L2C2 is structured around three interacting components: a data-quality observer that maps the current dataset state to a 9-dimensional feature vector, a parameterized action module offering imputers, outlier cleaners, and scalers with typed sub-parameters, and a reward function that evaluates cleaning quality against TabPFN v2. The components are described below; Section[5](https://arxiv.org/html/2604.25154#S5 "5. Experiments ‣ Prior-Aligned Data Cleaning for Tabular Foundation Models") reports experimental results.

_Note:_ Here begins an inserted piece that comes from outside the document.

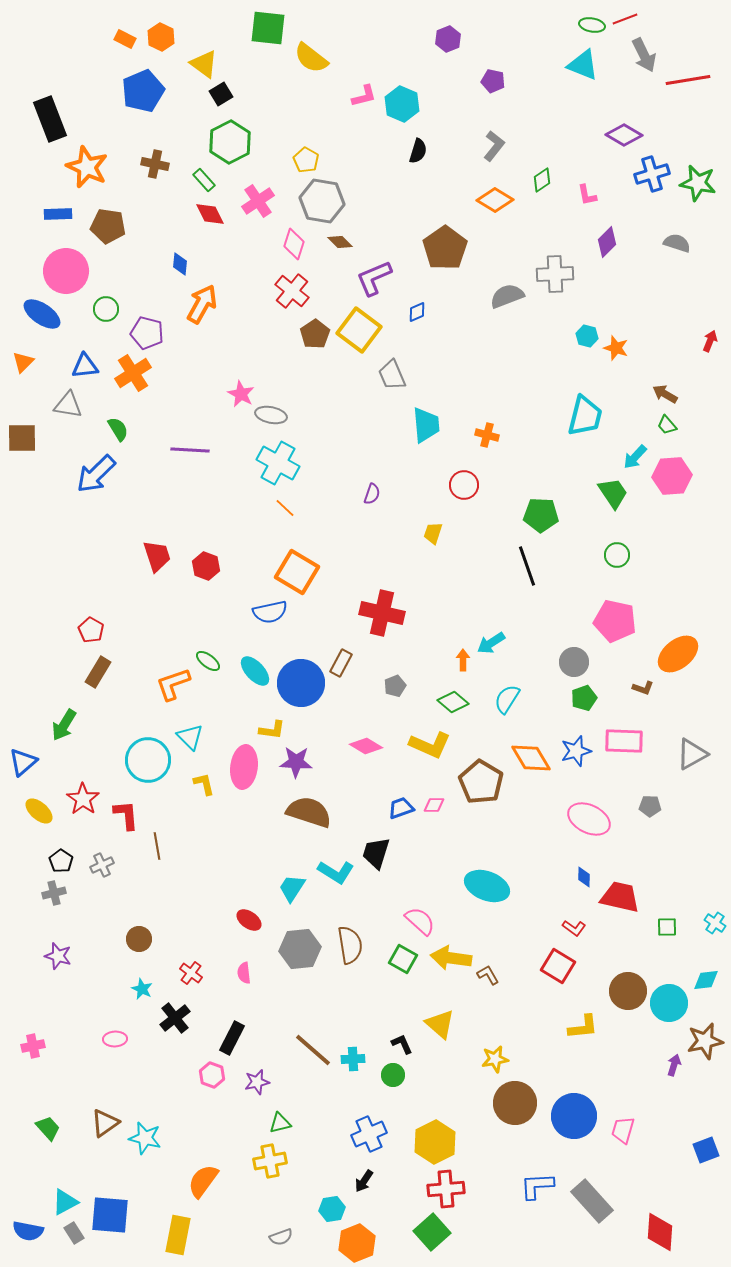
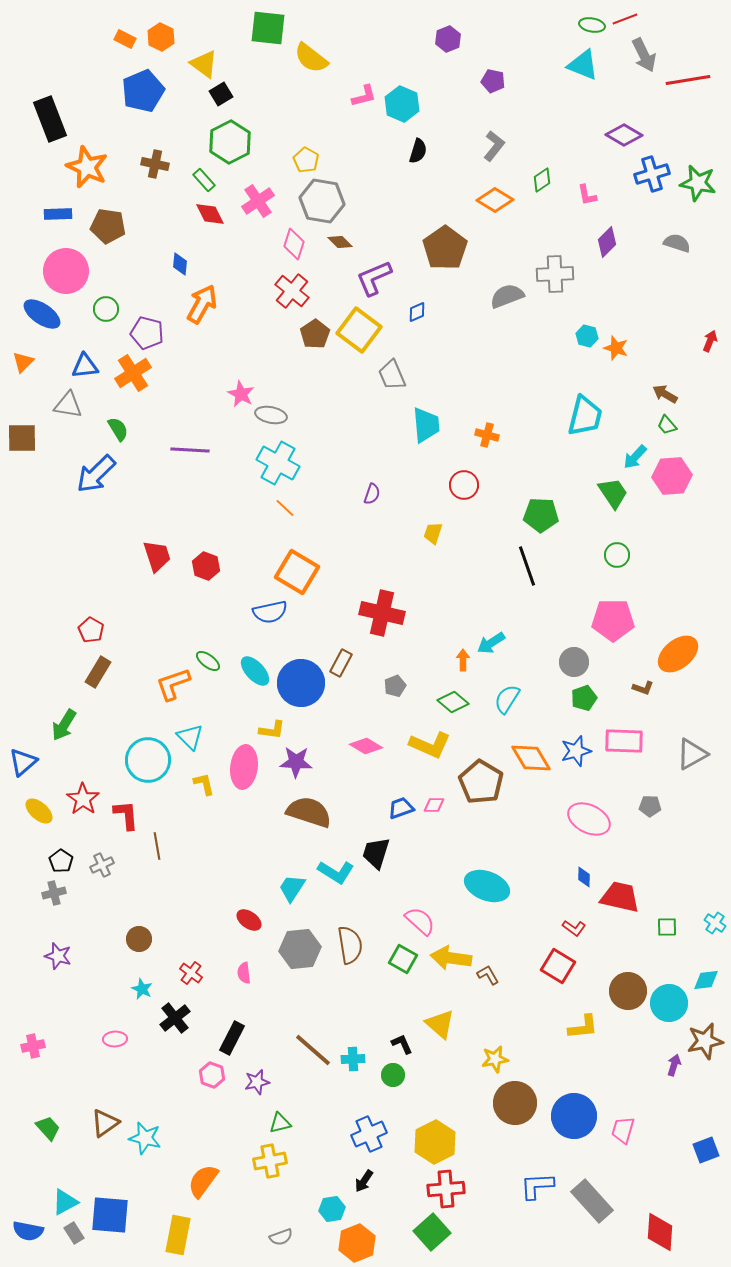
pink pentagon at (615, 621): moved 2 px left, 1 px up; rotated 12 degrees counterclockwise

### 4.1. Data Quality Observer

The state s_{t} is computed by the DataQualityObserver after each cleaning step, covering the full dataset. Its 9 dimensions are assembled as:

s_{t}=\bigl[\underbrace{r_{\text{miss}},\;W_{1},\;\bar{\gamma}_{1},\;\bar{\kappa},\;\Delta_{\text{bal}},\;r_{\text{ret}}}_{\text{6-dim quality vector}},\;\underbrace{h_{\text{imp}},\;h_{\text{out}},\;h_{\text{scl}}}_{\text{3-dim action history}}\bigr],

where the components are defined as follows:

*   •
r_{\text{miss}}\in[0,1]: mean missing-value rate across all columns.

*   •
W_{1}\geq 0: mean column-wise normalized Wasserstein-1 distance from the reference (pre-cleaning) distribution, capped at 5\sigma per column for robustness.

*   •
\bar{\gamma}_{1}\geq 0: mean absolute skewness across numeric columns (columns with <\!3 non-null values contribute 0).

*   •
\bar{\kappa}\geq 0: mean absolute excess kurtosis across numeric columns (<\!4 non-null values contribute 0).

*   •
\Delta_{\text{bal}}\in[0,1]: minority-to-majority class count ratio \min\nolimits_{k}n_{k}/\max\nolimits_{k}n_{k}; zero for unsupervised tasks.

*   •
r_{\text{ret}}\in(0,1]: row retention ratio n_{t}/n_{0}, where n_{0} is the original row count.

*   •
h_{\text{imp}},h_{\text{out}},h_{\text{scl}}\in\{0,1\}: binary flags indicating whether the imputer, outlier cleaner, or scaler family has been applied at least once this episode. These three bits expand the scalar quality vector from 6 to 6+3=9 dimensions.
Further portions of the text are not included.